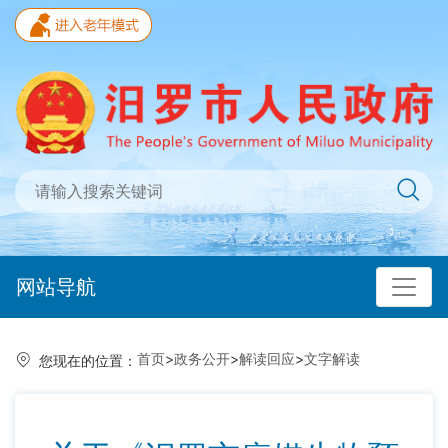
网站导航
首页
>
政务公开
>
解读回应
>
文字解读
您现在的位置：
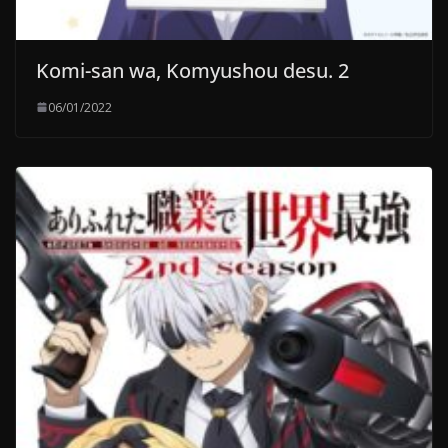
Komi-san wa, Komyushou desu. 2
06/01/2022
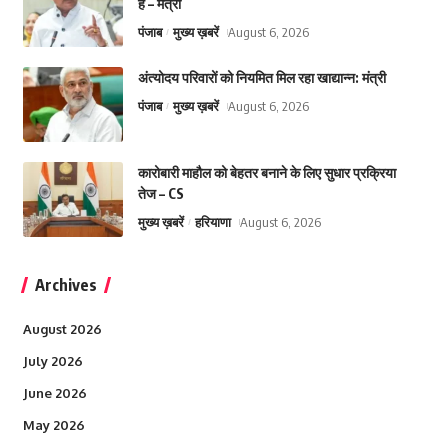
है – मंत्री
पंजाब
मुख्य ख़बरें
August 6, 2026
अंत्योदय परिवारों को नियमित मिल रहा खाद्यान्न: मंत्री
पंजाब
मुख्य ख़बरें
August 6, 2026
कारोबारी माहौल को बेहतर बनाने के लिए सुधार प्रक्रिया
तेज – CS
मुख्य ख़बरें
हरियाणा
August 6, 2026
Archives
August 2026
July 2026
June 2026
May 2026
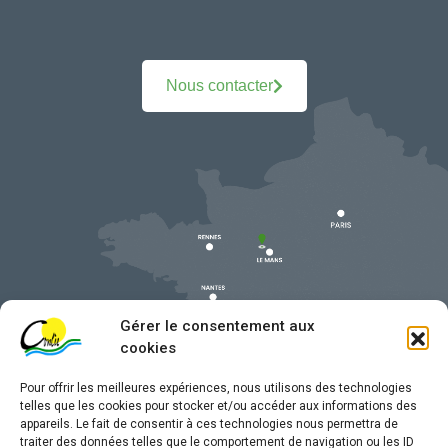
Nous contacter
Gérer le consentement aux
cookies
Pour offrir les meilleures expériences, nous utilisons des technologies
telles que les cookies pour stocker et/ou accéder aux informations des
appareils. Le fait de consentir à ces technologies nous permettra de
traiter des données telles que le comportement de navigation ou les ID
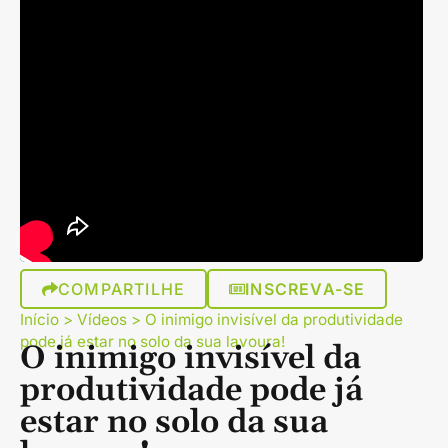
COMPARTILHE
INSCREVA-SE
Início
>
Vídeos
>
O inimigo invisível da produtividade
pode já estar no solo da sua lavoura!
O inimigo invisível da
produtividade pode já
estar no solo da sua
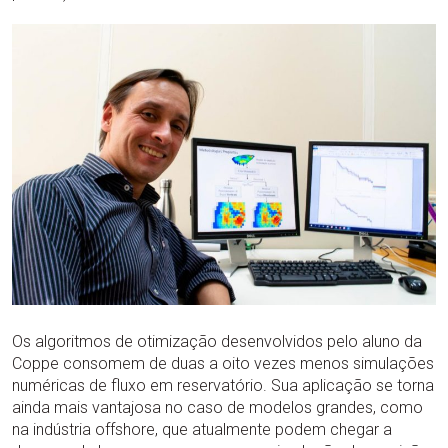
Os algoritmos de otimização desenvolvidos pelo aluno da
Coppe consomem de duas a oito vezes menos simulações
numéricas de fluxo em reservatório. Sua aplicação se torna
ainda mais vantajosa no caso de modelos grandes, como
na indústria offshore, que atualmente podem chegar a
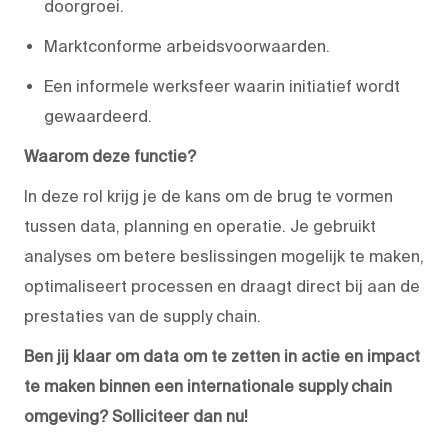
doorgroei.
Marktconforme arbeidsvoorwaarden.
Een informele werksfeer waarin initiatief wordt
gewaardeerd.
Waarom deze functie?
In deze rol krijg je de kans om de brug te vormen
tussen data, planning en operatie. Je gebruikt
analyses om betere beslissingen mogelijk te maken,
optimaliseert processen en draagt direct bij aan de
prestaties van de supply chain.
Ben jij klaar om data om te zetten in actie en impact
te maken binnen een internationale supply chain
omgeving? Solliciteer dan nu!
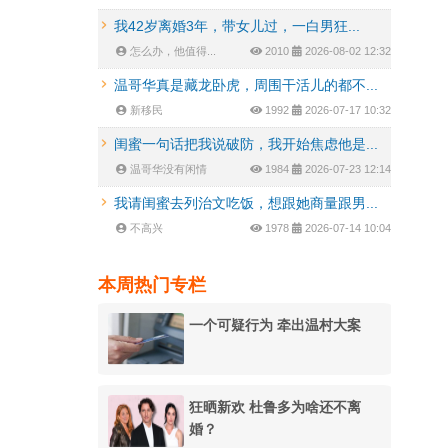
我42岁离婚3年，带女儿过，一白男狂...
怎么办，他值得...
2010
2026-08-02 12:32
温哥华真是藏龙卧虎，周围干活儿的都不...
新移民
1992
2026-07-17 10:32
闺蜜一句话把我说破防，我开始焦虑他是...
温哥华没有闲情
1984
2026-07-23 12:14
我请闺蜜去列治文吃饭，想跟她商量跟男...
不高兴
1978
2026-07-14 10:04
本周热门专栏
一个可疑行为 牵出温村大案
狂晒新欢 杜鲁多为啥还不离
婚？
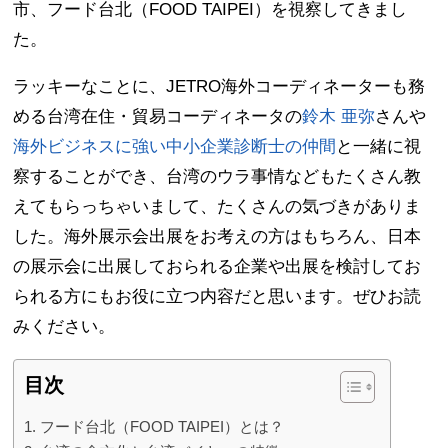
市、フード台北（FOOD TAIPEI）を視察してきまし
た。
ラッキーなことに、JETRO海外コーディネーターも務
める台湾在住・貿易コーディネータの
鈴木 亜弥
さんや
海外ビジネスに強い中小企業診断士の仲間
と一緒に視
察することができ、台湾のウラ事情などもたくさん教
えてもらっちゃいまして、たくさんの気づきがありま
した。海外展示会出展をお考えの方はもちろん、日本
の展示会に出展しておられる企業や出展を検討してお
られる方にもお役に立つ内容だと思います。ぜひお読
みください。
目次
フード台北（FOOD TAIPEI）とは？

### What is being asked
Please output the data above exactly as given, omitting every picture.

### Answer
网站导航
首页
>
政务公开
>
解读回应
>
文字解读
您现在的位置：
Komi-san wa, Komyushou desu. 2
06/01/2022
है – मंत्री
पंजाब
मुख्य ख़बरें
August 6, 2026
अंत्योदय परिवारों को नियमित मिल रहा खाद्यान्न: मंत्री
पंजाब
मुख्य ख़बरें
August 6, 2026
कारोबारी माहौल को बेहतर बनाने के लिए सुधार प्रक्रिया
तेज – CS
मुख्य ख़बरें
हरियाणा
August 6, 2026
Archives
August 2026
July 2026
June 2026
May 2026
Nous contacter
Gérer le consentement aux
cookies
Pour offrir les meilleures expériences, nous utilisons des technologies
telles que les cookies pour stocker et/ou accéder aux informations des
appareils. Le fait de consentir à ces technologies nous permettra de
traiter des données telles que le comportement de navigation ou les ID
COMPARTILHE
INSCREVA-SE
Início
>
Vídeos
>
O inimigo invisível da produtividade
pode já estar no solo da sua lavoura!
O inimigo invisível da
produtividade pode já
estar no solo da sua
Os algoritmos de otimização desenvolvidos pelo aluno da
Coppe consomem de duas a oito vezes menos simulações
numéricas de fluxo em reservatório. Sua aplicação se torna
ainda mais vantajosa no caso de modelos grandes, como
na indústria offshore, que atualmente podem chegar a
doorgroei.
Marktconforme arbeidsvoorwaarden.
Een informele werksfeer waarin initiatief wordt
gewaardeerd.
Waarom deze functie?
In deze rol krijg je de kans om de brug te vormen
tussen data, planning en operatie. Je gebruikt
analyses om betere beslissingen mogelijk te maken,
optimaliseert processen en draagt direct bij aan de
prestaties van de supply chain.
Ben jij klaar om data om te zetten in actie en impact
te maken binnen een internationale supply chain
omgeving? Solliciteer dan nu!
我42岁离婚3年，带女儿过，一白男狂...
怎么办，他值得...
2010
2026-08-02 12:32
温哥华真是藏龙卧虎，周围干活儿的都不...
新移民
1992
2026-07-17 10:32
闺蜜一句话把我说破防，我开始焦虑他是...
温哥华没有闲情
1984
2026-07-23 12:14
我请闺蜜去列治文吃饭，想跟她商量跟男...
不高兴
1978
2026-07-14 10:04
本周热门专栏
一个可疑行为 牵出温村大案
狂晒新欢 杜鲁多为啥还不离
婚？
市、フード台北（FOOD TAIPEI）を視察してきまし
た。
ラッキーなことに、JETRO海外コーディネーターも務
める台湾在住・貿易コーディネータの
鈴木 亜弥
さんや
海外ビジネスに強い中小企業診断士の仲間
と一緒に視
察することができ、台湾のウラ事情などもたくさん教
えてもらっちゃいまして、たくさんの気づきがありま
した。海外展示会出展をお考えの方はもちろん、日本
の展示会に出展しておられる企業や出展を検討してお
られる方にもお役に立つ内容だと思います。ぜひお読
みください。
目次
フード台北（FOOD TAIPEI）とは？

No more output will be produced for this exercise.